E5. GraphCast-style small forecast. Using public ERA5 data (or a downsampled version), train a small graph-neural-network weather model on a subset of the variables (e.g., 500hPa geopotential height, 2m temperature). Evaluate on held-out dates; compare to a persistence baseline and to a simple regression baseline. Plot forecast skill as a function of lead time.
E6. Scientific reasoning agent. Build a small LLM-with-tools agent for chemistry. Tools: a SMILES validator, a property estimator (RDKit), a literature-search wrapper (PubMed API). Give the agent a chemistry task (e.g., “find a molecule similar to aspirin with higher predicted logP”); evaluate its output qualitatively. Identify failure modes (hallucinated molecules, misused tools, off-target outputs).

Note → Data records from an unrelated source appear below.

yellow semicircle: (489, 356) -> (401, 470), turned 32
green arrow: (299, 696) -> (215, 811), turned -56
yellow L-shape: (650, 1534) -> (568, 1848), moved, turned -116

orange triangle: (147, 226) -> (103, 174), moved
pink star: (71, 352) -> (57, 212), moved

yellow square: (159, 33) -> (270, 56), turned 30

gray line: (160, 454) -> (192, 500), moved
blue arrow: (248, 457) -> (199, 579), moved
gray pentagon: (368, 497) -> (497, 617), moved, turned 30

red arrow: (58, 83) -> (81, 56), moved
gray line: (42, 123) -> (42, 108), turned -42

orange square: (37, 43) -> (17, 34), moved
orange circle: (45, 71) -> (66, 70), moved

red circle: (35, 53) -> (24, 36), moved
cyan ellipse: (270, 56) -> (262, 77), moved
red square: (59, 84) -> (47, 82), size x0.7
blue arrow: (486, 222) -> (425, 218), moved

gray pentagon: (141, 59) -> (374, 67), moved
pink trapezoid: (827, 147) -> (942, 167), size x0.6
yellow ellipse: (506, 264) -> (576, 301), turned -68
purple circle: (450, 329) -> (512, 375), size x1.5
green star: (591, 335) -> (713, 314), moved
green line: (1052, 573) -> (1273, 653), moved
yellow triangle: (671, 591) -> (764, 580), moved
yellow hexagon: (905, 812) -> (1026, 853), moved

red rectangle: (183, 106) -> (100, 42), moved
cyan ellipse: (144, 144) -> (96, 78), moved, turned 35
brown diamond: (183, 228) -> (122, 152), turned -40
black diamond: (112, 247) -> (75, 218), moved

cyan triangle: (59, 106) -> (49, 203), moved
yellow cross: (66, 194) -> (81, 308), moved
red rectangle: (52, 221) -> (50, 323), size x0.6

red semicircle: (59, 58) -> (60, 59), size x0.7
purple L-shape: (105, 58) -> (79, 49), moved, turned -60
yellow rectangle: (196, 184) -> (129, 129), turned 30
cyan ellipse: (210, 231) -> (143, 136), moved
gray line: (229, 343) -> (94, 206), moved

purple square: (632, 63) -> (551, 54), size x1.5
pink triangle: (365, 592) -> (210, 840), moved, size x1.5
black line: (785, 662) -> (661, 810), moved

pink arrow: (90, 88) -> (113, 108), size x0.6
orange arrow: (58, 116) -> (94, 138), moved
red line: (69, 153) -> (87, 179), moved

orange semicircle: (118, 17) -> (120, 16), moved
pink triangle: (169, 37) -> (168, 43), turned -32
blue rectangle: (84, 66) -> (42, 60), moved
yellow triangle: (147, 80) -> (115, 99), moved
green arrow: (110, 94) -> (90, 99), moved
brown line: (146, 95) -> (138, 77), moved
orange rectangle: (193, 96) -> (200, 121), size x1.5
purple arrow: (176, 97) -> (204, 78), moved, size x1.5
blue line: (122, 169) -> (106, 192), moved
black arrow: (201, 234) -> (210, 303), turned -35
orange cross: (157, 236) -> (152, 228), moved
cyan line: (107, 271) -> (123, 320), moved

E7. Data-leakage audit. Pick a published AI4S benchmark result. Audit it for data leakage: check whether train-test similarity is properly controlled, whether the model’s pretraining data could have included the test set, whether reported metrics differ from what a careful split would produce. Write up findings.
E8. Symbolic regression on physics data. Use PySR or AI Feynman on a synthetic physics dataset (e.g., Kepler-like orbital motion with noise). Verify the system can rediscover the correct equation. Then add real-world complications (additional dimensions, distractor variables) and observe how the system degrades.
E9. PINN for a simple PDE. Implement a PINN for the 1D heat equation or 1D advection equation. Compare to a finite-difference solver on the same problem. Compare training time, accuracy, and computational cost. Investigate failure modes by changing the equation parameters (advection speed, diffusion coefficient) outside the range you initially trained on.
E10. Reproduce a small AI4S result. Choose a published AI4S paper with available code (e.g., a property-prediction model on MoleculeNet). Reproduce one of the headline results. Document the experience: what worked, what didn’t, how many hours of compute were required, what was unclear from the paper. Reflect on what this says about reproducibility in the field.